What Are Conversions?
A conversion takes place when a visitor to your site takes an action you care about and "Converts" to a customer. This could be through filling out a form, completing a purchase, or by simply showing a high level of engagement with your site. This post will help you define and measure which traffic sources result in conversions.
The Conversion Rate is the percentage of users who take a desired action. The archetypical example of conversion rate is the percentage of website visitors who buy something on the site.
What's a Conversion Event?
While conversion rates are discussed most often for ecommerce sites, it's a concept that matters to everybody who cares about the value of design projects.
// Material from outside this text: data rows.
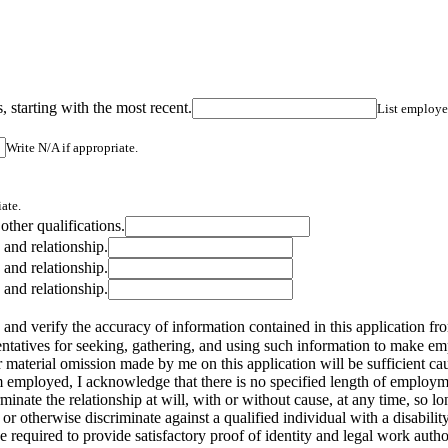
 starting with the most recent.
List employer
Write N/A if appropriate.
ate.
 other qualifications.
 and relationship.
 and relationship.
 and relationship.
 and verify the accuracy of information contained in this application fro
esentatives for seeking, gathering, and using such information to make e
 material omission made by me on this application will be sufficient cau
employed, I acknowledge that there is no specified length of employmen
nate the relationship at will, with or without cause, at any time, so long
ire or otherwise discriminate against a qualified individual with a disab
 required to provide satisfactory proof of identity and legal work autho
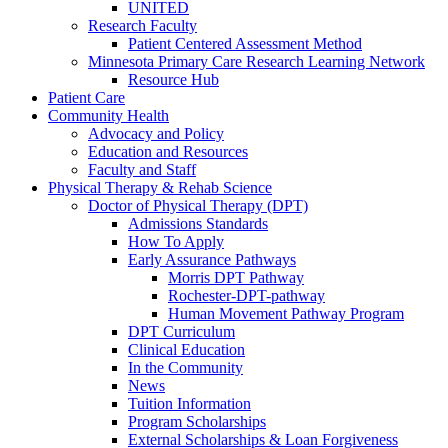
UNITED
Research Faculty
Patient Centered Assessment Method
Minnesota Primary Care Research Learning Network
Resource Hub
Patient Care
Community Health
Advocacy and Policy
Education and Resources
Faculty and Staff
Physical Therapy & Rehab Science
Doctor of Physical Therapy (DPT)
Admissions Standards
How To Apply
Early Assurance Pathways
Morris DPT Pathway
Rochester-DPT-pathway
Human Movement Pathway Program
DPT Curriculum
Clinical Education
In the Community
News
Tuition Information
Program Scholarships
External Scholarships & Loan Forgiveness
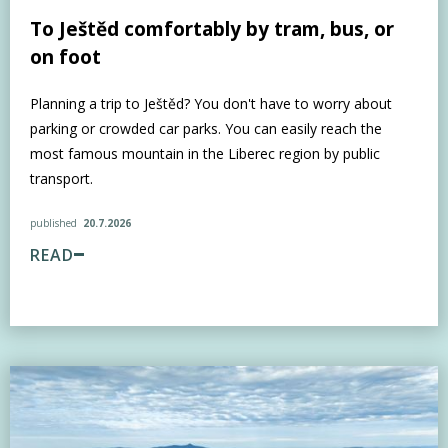
To Ještěd comfortably by tram, bus, or
on foot
Planning a trip to Ještěd? You don't have to worry about
parking or crowded car parks. You can easily reach the
most famous mountain in the Liberec region by public
transport.
published
20.7.2026
READ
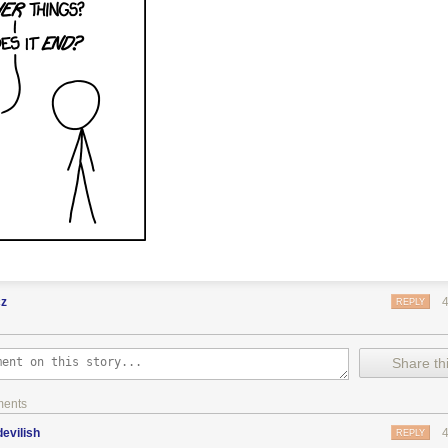
cz
REPLY
Share thi
ments
evilish
REPLY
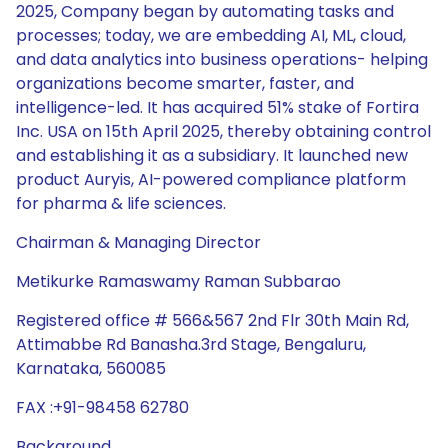
2025, Company began by automating tasks and
processes; today, we are embedding AI, ML, cloud,
and data analytics into business operations- helping
organizations become smarter, faster, and
intelligence-led. It has acquired 51% stake of Fortira
Inc. USA on 15th April 2025, thereby obtaining control
and establishing it as a subsidiary. It launched new
product Auryis, AI-powered compliance platform
for pharma & life sciences.
Chairman & Managing Director
Metikurke Ramaswamy Raman Subbarao
Registered office # 566&567 2nd Flr 30th Main Rd,
Attimabbe Rd Banasha.3rd Stage, Bengaluru,
Karnataka, 560085
FAX :+91-98458 62780
Background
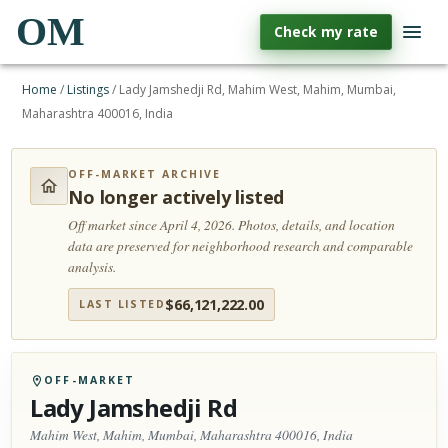
OM
Check my rate
Home
/
Listings
/
Lady Jamshedji Rd, Mahim West, Mahim, Mumbai,
Maharashtra 400016, India
OFF-MARKET ARCHIVE
No longer actively listed
Off market since April 4, 2026.
Photos, details, and location
data are preserved for neighborhood research and comparable
analysis.
$
66,121,222.00
LAST LISTED
OFF-MARKET
Lady Jamshedji Rd
Mahim West, Mahim, Mumbai, Maharashtra 400016, India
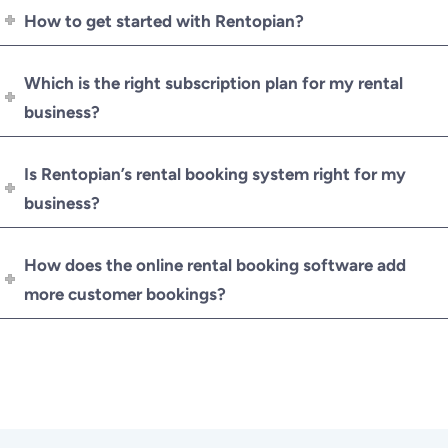
How to get started with Rentopian?
Which is the right subscription plan for my rental
business?
Is Rentopian’s rental booking system right for my
business?
How does the online rental booking software add
more customer bookings?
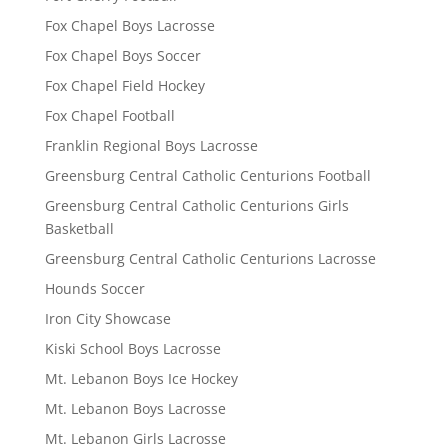
Fox Chapel Boys Lacrosse
Fox Chapel Boys Soccer
Fox Chapel Field Hockey
Fox Chapel Football
Franklin Regional Boys Lacrosse
Greensburg Central Catholic Centurions Football
Greensburg Central Catholic Centurions Girls
Basketball
Greensburg Central Catholic Centurions Lacrosse
Hounds Soccer
Iron City Showcase
Kiski School Boys Lacrosse
Mt. Lebanon Boys Ice Hockey
Mt. Lebanon Boys Lacrosse
Mt. Lebanon Girls Lacrosse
Conversions don't have to be sales but can be any key performance indicator (KPI) that matters for your business. Examples include:
- Buying something on an ecommerce site.
- Becoming a registered user.
- Allowing the site to store the user's credit-card information for easier checkout in the future.
- Signing up for a subscription (whether paid or free).
- Downloading trial software, a whitepaper, or some other goodie that presumably will predispose people to progress in the sales funnel.
- Requesting more information about a consulting service or B2B product.
- Using a certain feature of an application — especially new or advanced features.
- Upgrading from one level of a service to a higher level — in this case, the baseline user count would only include those users who are already at the lower service level.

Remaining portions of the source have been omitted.